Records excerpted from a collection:
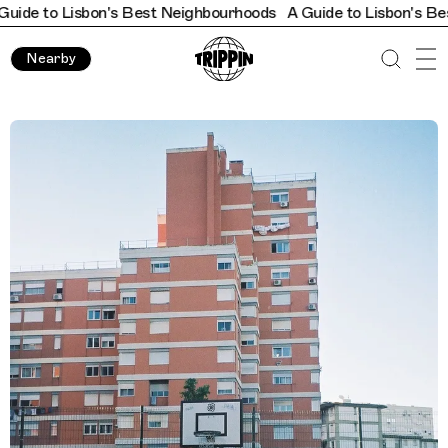
Lisbon's Best Neighbourhoods
A Guide to Lisbon's Best Neigh
Nearby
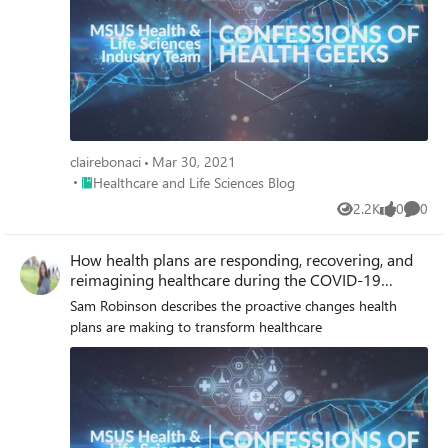
clairebonaci
Mar 30, 2021
Place Healthcare and Life Sciences Blog
Healthcare and Life Sciences Blog
2.2K
0
0
Views
likes
Comme
How health plans are responding, recovering, and
reimagining healthcare during the COVID-19
pandemic
Sam Robinson describes the proactive changes health
plans are making to transform healthcare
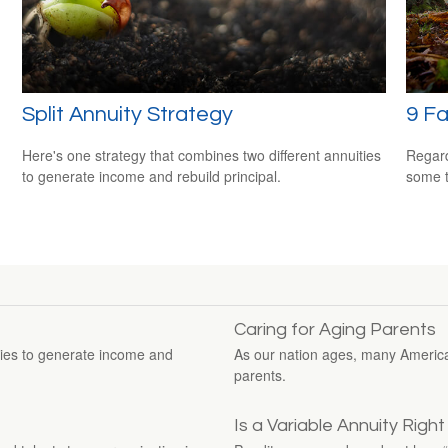
Split Annuity Strategy
9 F
Here's one strategy that combines two different annuities
Regard
to generate income and rebuild principal.
some t
Caring for Aging Parents
ties to generate income and
As our nation ages, many Americans
parents.
Is a Variable Annuity Righ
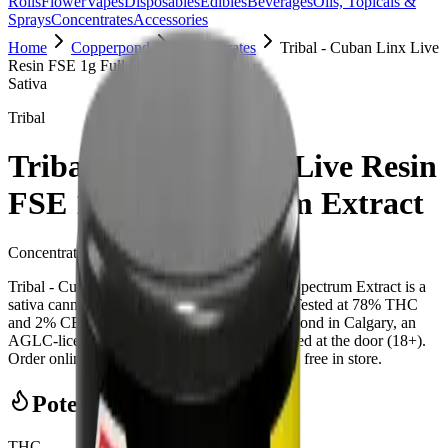
Rolls
Flower
Vapes
Disposables
Edibles
Beverages
Oils, Topicals &
Sprays
Concentrates
Accessories
Home
Copperpond
Concentrates
Tribal - Cuban Linx Live
Resin FSE 1g Full Spectrum Extract
Sativa
Tribal
Tribal - Cuban Linx Live Resin
FSE 1g Full Spectrum Extract
Concentrates
1
g
Sativa
Tribal - Cuban Linx Live Resin FSE 1g Full Spectrum Extract is a
sativa cannabis concentrate from Tribal (1g). Tested at 78% THC
and 2% CBD. Available at Bud Mart Copperpond in Calgary, an
AGLC-licensed cannabis retailer — ID checked at the door (18+).
Order online for same-day delivery, or pick up free in store.
Potency Information
THC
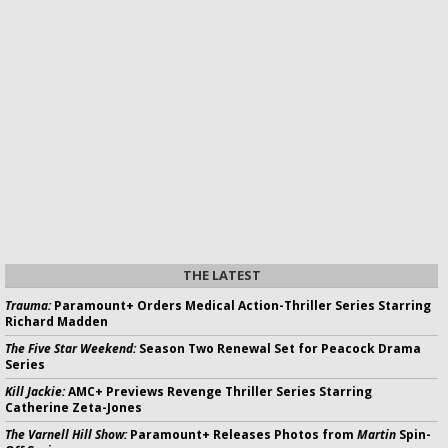
THE LATEST
Trauma:
Paramount+ Orders Medical Action-Thriller Series Starring
Richard Madden
The Five Star Weekend:
Season Two Renewal Set for Peacock Drama
Series
Kill Jackie:
AMC+ Previews Revenge Thriller Series Starring
Catherine Zeta-Jones
The Varnell Hill Show:
Paramount+ Releases Photos from
Martin
Spin-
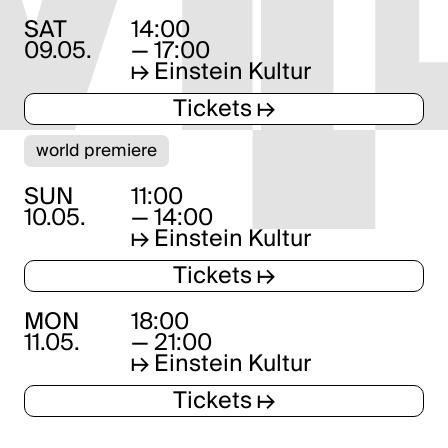
SAT
14:00
09.05.
— 17:00
↦
Einstein Kultur
Tickets ↦
world premiere
SUN
11:00
10.05.
— 14:00
↦
Einstein Kultur
Tickets ↦
MON
18:00
11.05.
— 21:00
↦
Einstein Kultur
Tickets ↦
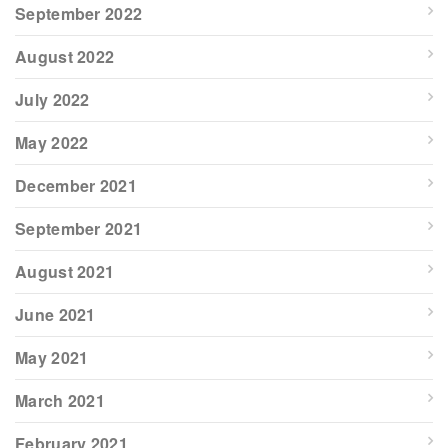
September 2022
August 2022
July 2022
May 2022
December 2021
September 2021
August 2021
June 2021
May 2021
March 2021
February 2021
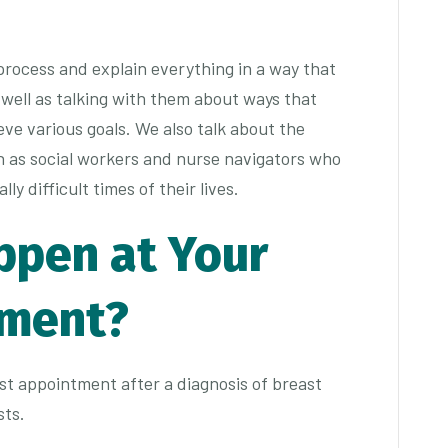
 process and explain everything in a way that
 well as talking with them about ways that
ve various goals. We also talk about the
h as social workers and nurse navigators who
y difficult times of their lives.
ppen at Your
tment?
irst appointment after a diagnosis of breast
sts.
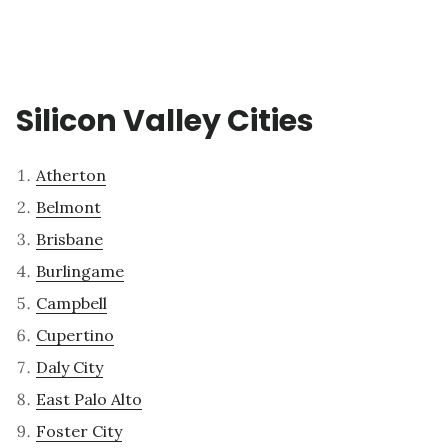
Silicon Valley Cities
Atherton
Belmont
Brisbane
Burlingame
Campbell
Cupertino
Daly City
East Palo Alto
Foster City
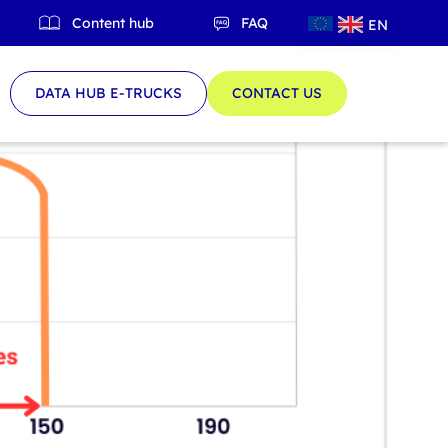
Content hub
FAQ
EN
QC
DATA HUB E-TRUCKS
CONTACT US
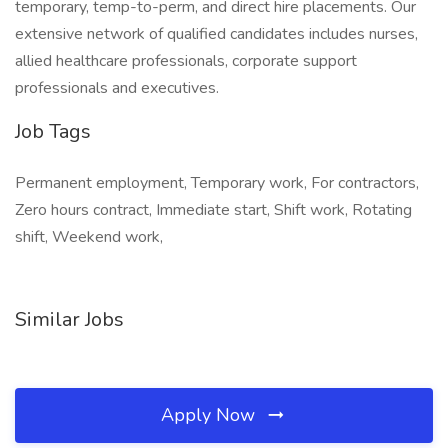
temporary, temp-to-perm, and direct hire placements. Our
extensive network of qualified candidates includes nurses,
allied healthcare professionals, corporate support
professionals and executives.
Job Tags
Permanent employment, Temporary work, For contractors,
Zero hours contract, Immediate start, Shift work, Rotating
shift, Weekend work,
Similar Jobs
Apply Now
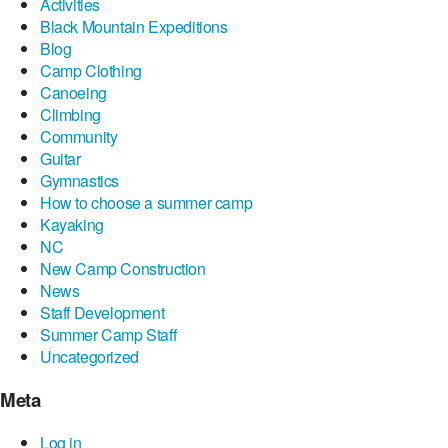
Activities
Black Mountain Expeditions
Blog
Camp Clothing
Canoeing
Climbing
Community
Guitar
Gymnastics
How to choose a summer camp
Kayaking
NC
New Camp Construction
News
Staff Development
Summer Camp Staff
Uncategorized
Meta
Log in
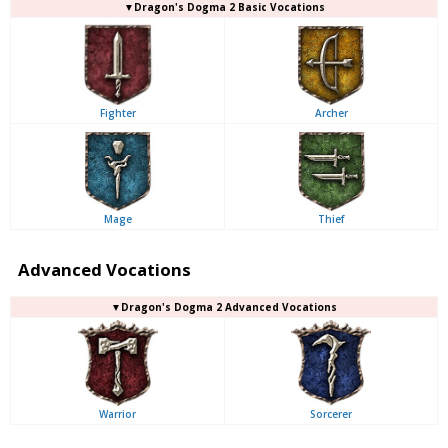
▼Dragon's Dogma 2 Basic Vocations
Fighter
Archer
Mage
Thief
Advanced Vocations
▼Dragon's Dogma 2 Advanced Vocations
Warrior
Sorcerer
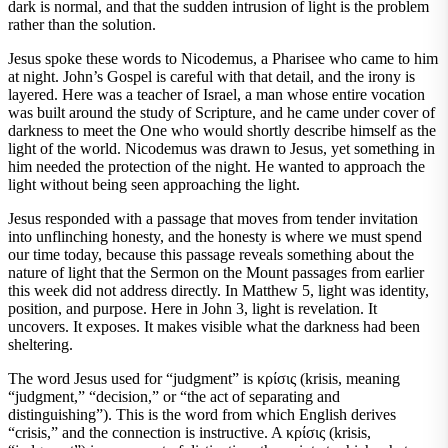
dark is normal, and that the sudden intrusion of light is the problem
rather than the solution.
Jesus spoke these words to Nicodemus, a Pharisee who came to him
at night. John’s Gospel is careful with that detail, and the irony is
layered. Here was a teacher of Israel, a man whose entire vocation
was built around the study of Scripture, and he came under cover of
darkness to meet the One who would shortly describe himself as the
light of the world. Nicodemus was drawn to Jesus, yet something in
him needed the protection of the night. He wanted to approach the
light without being seen approaching the light.
Jesus responded with a passage that moves from tender invitation
into unflinching honesty, and the honesty is where we must spend
our time today, because this passage reveals something about the
nature of light that the Sermon on the Mount passages from earlier
this week did not address directly. In Matthew 5, light was identity,
position, and purpose. Here in John 3, light is revelation. It
uncovers. It exposes. It makes visible what the darkness had been
sheltering.
The word Jesus used for “judgment” is κρίσις (krisis, meaning
“judgment,” “decision,” or “the act of separating and
distinguishing”). This is the word from which English derives
“crisis,” and the connection is instructive. A κρίσις (krisis,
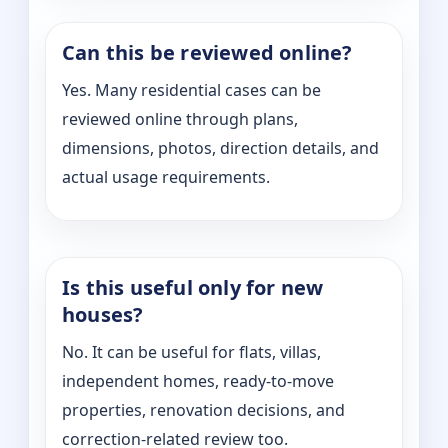
Can this be reviewed online?
Yes. Many residential cases can be
reviewed online through plans,
dimensions, photos, direction details, and
actual usage requirements.
Is this useful only for new
houses?
No. It can be useful for flats, villas,
independent homes, ready-to-move
properties, renovation decisions, and
correction-related review too.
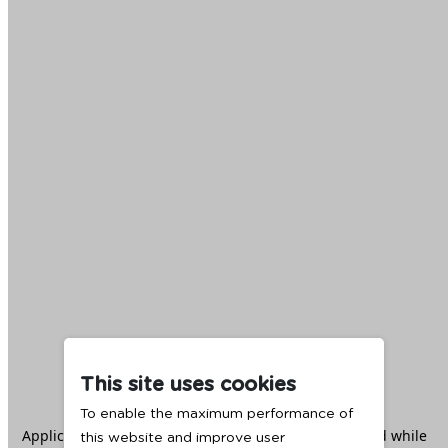
This site uses cookies
To enable the maximum performance of
Application error: a
client
-side exception has occurred while
this website and improve user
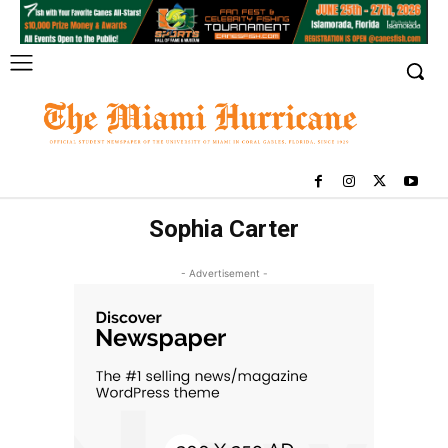
Sophia Carter
- Advertisement -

> **WORK REQUEST**: For each line in the records that holds "reviewed", show that line as it stands.

> **COMPLETED EXERCISE**:
Can this be reviewed online?
reviewed online through plans,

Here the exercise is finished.